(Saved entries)
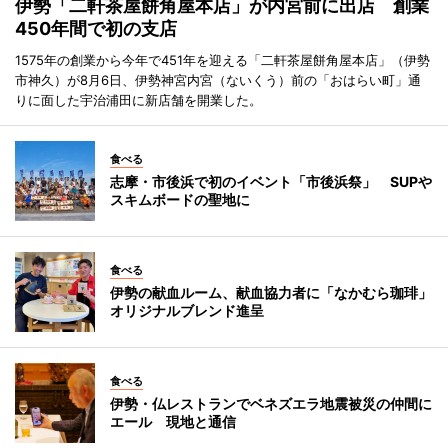
伊勢「二軒茶屋餅角屋本店」が内宮前に出店 創業
450年間で初の支店
1575年の創業から今年で451年を迎える「二軒茶屋餅角屋本店」（伊勢
市神久）が8月6日、伊勢神宮内宮（ないくう）前の「おはらい町」通
りに面した宇治浦田に新店舗を開業した。
食べる
志摩・市後浜で初のイベント「市後浜祭」 SUPや
スキムボードの聖地に
食べる
伊勢の献血ルーム、献血協力者に「なかむら珈琲」
オリジナルブレンド進呈
食べる
伊勢・仏レストランでベネズエラ地震被災の仲間に
エール 現地と通信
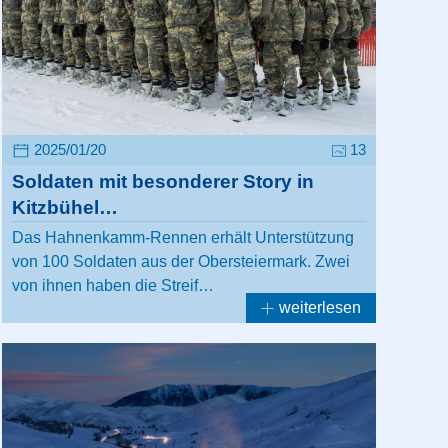
2025/01/20
13
Soldaten mit besonderer Story in
Kitzbühel…
Das Hahnenkamm-Rennen erhält Unterstützung
von 100 Soldaten aus der Obersteiermark. Zwei
von ihnen haben die Streif…
weiterlesen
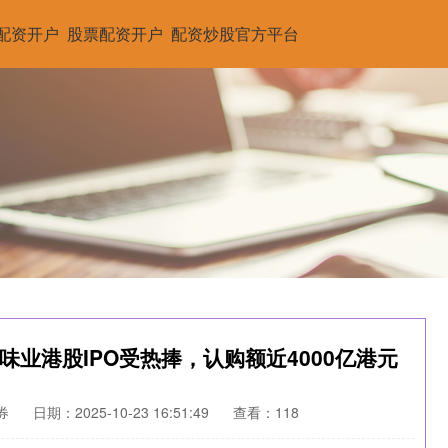
配资开户
股票配资开户
配资炒股官方平台
天味业港股IPO受热捧，认购额近4000亿港元
券
日期：2025-10-23 16:51:49
查看：118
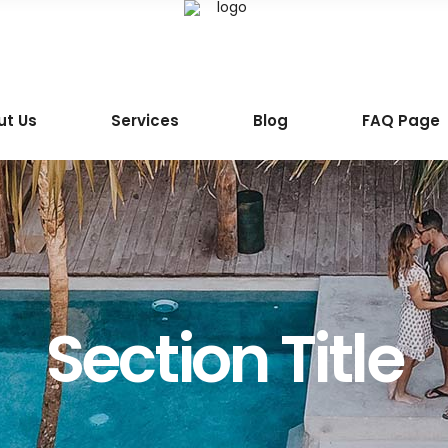
ut Us
Services
Blog
FAQ Page
Section Title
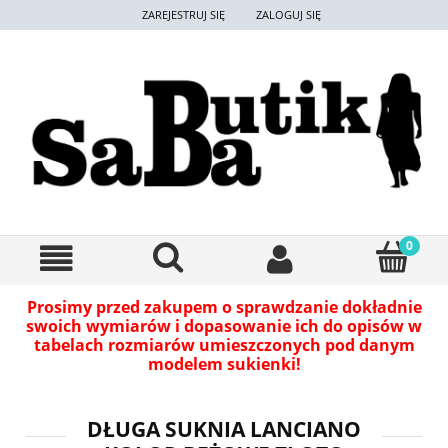
ZAREJESTRUJ SIĘ
ZALOGUJ SIĘ
Prosimy przed zakupem o sprawdzanie dokładnie
swoich wymiarów i dopasowanie ich do opisów w
tabelach rozmiarów umieszczonych pod danym
modelem sukienki!
DŁUGA SUKNIA LANCIANO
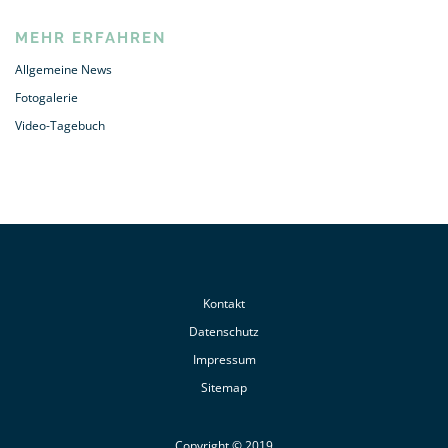
MEHR ERFAHREN
Allgemeine News
Fotogalerie
Video-Tagebuch
Kontakt
Datenschutz
Impressum
Sitemap
Copyright © 2019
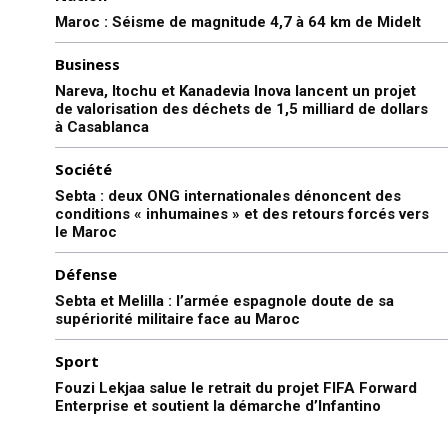
Maroc : Séisme de magnitude 4,7 à 64 km de Midelt
Business
Nareva, Itochu et Kanadevia Inova lancent un projet
de valorisation des déchets de 1,5 milliard de dollars
à Casablanca
Société
Sebta : deux ONG internationales dénoncent des
conditions « inhumaines » et des retours forcés vers
le Maroc
Défense
Sebta et Melilla : l’armée espagnole doute de sa
supériorité militaire face au Maroc
Sport
Fouzi Lekjaa salue le retrait du projet FIFA Forward
Enterprise et soutient la démarche d’Infantino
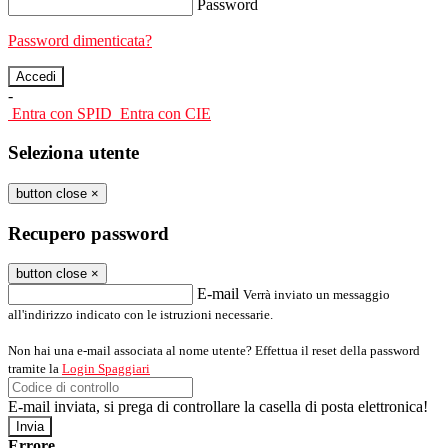
Password
Password dimenticata?
-
Entra con SPID
Entra con CIE
Seleziona utente
button close
×
Recupero password
button close
×
E-mail
Verrà inviato un messaggio
all'indirizzo indicato con le istruzioni necessarie.
Non hai una e-mail associata al nome utente? Effettua il reset della password
tramite la
Login Spaggiari
E-mail inviata, si prega di controllare la casella di posta elettronica!
Errore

_Exercise directions_
The records above should be returned exactly, with only their pictures held back.

_Result of the exercise_
伊勢「二軒茶屋餅角屋本店」が内宮前に出店 創業
450年間で初の支店
1575年の創業から今年で451年を迎える「二軒茶屋餅角屋本店」（伊勢
市神久）が8月6日、伊勢神宮内宮（ないくう）前の「おはらい町」通
りに面した宇治浦田に新店舗を開業した。
食べる
志摩・市後浜で初のイベント「市後浜祭」 SUPや
スキムボードの聖地に
食べる
伊勢の献血ルーム、献血協力者に「なかむら珈琲」
オリジナルブレンド進呈
食べる
伊勢・仏レストランでベネズエラ地震被災の仲間に
エール 現地と通信
2025/01/20
13
Soldaten mit besonderer Story in
Kitzbühel…
Das Hahnenkamm-Rennen erhält Unterstützung
von 100 Soldaten aus der Obersteiermark. Zwei
von ihnen haben die Streif…
weiterlesen
配资开户
股票配资开户
配资炒股官方平台
天味业港股IPO受热捧，认购额近4000亿港元
券
日期：2025-10-23 16:51:49
查看：118
ut Us
Services
Blog
FAQ Page
Section Title
ZAREJESTRUJ SIĘ
ZALOGUJ SIĘ
Prosimy przed zakupem o sprawdzanie dokładnie
swoich wymiarów i dopasowanie ich do opisów w
tabelach rozmiarów umieszczonych pod danym
modelem sukienki!
DŁUGA SUKNIA LANCIANO
MEHR ERFAHREN
Allgemeine News
Fotogalerie
Video-Tagebuch
Kontakt
Datenschutz
Impressum
Sitemap
Copyright © 2019
Maroc : Séisme de magnitude 4,7 à 64 km de Midelt
Business
Nareva, Itochu et Kanadevia Inova lancent un projet
de valorisation des déchets de 1,5 milliard de dollars
à Casablanca
Société
Sebta : deux ONG internationales dénoncent des
conditions « inhumaines » et des retours forcés vers
le Maroc
Défense
Sebta et Melilla : l’armée espagnole doute de sa
supériorité militaire face au Maroc
Sport
Fouzi Lekjaa salue le retrait du projet FIFA Forward
Enterprise et soutient la démarche d’Infantino
Password
Password dimenticata?
-
Entra con SPID
Entra con CIE
Seleziona utente
button close
×
Recupero password
button close
×
E-mail
Verrà inviato un messaggio
all'indirizzo indicato con le istruzioni necessarie.
Non hai una e-mail associata al nome utente? Effettua il reset della password
tramite la
Login Spaggiari
E-mail inviata, si prega di controllare la casella di posta elettronica!
Errore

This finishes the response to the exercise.